Jet-driven bubbles in Fanaroff–Riley type-I sources

Abstract

Abstract Observations of several Fanaroff–Riley (FR) type-I sources reveal outflowing bipolar bubbles of hot gas surrounded by a weak forward shock. We consider the possibility that these bubbles were driven by choked relativistic jets that failed to penetrate the ambient intracluster medium. Using new results on choked jets linking the geometry of the forward shock to the jet properties, we infer robust limits on the radius Rch at which the jet was quenched in five well-studied FR type-I sources, finding typically Rch ∼ 10 kpc. We further show that, in order to reach this radius in less than the current age of the system, the jet must have been tightly collimated, with the jet head subtending an angle of $\theta _{\rm h}\lesssim 2^{\circ }$. The ambient pressure is not high enough to explain this collimation, suggesting that the jet was collimated by interaction with its own cocoon.

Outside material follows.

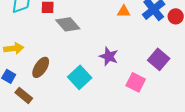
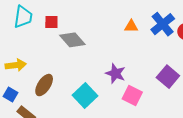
pink square: (136, 82) -> (132, 96), moved

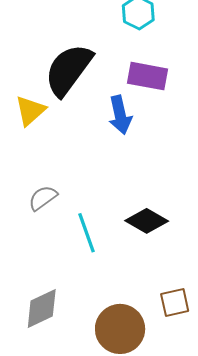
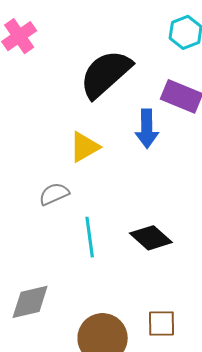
yellow triangle: (30, 111) -> (84, 147), moved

Although the choking radius is well-constrained, we find a degeneracy between the initial jet opening angle before collimation, θ0, and the duration of jet activity, tb, with $(t_{\rm b}/1\rm Myr)(\theta _0/5^{\circ })^{-2}\sim 0.1$. We speculate that the working time and/or opening angle of the jet may be important factors contributing to the FR type-I/type- II morphology in galaxy clusters, with short-lived or wide jets being choked to form bipolar bubbles filled with diffuse radio emission, and longer-lived or narrow jets successfully escaping the cluster core to produce cocoons with radio hotspots.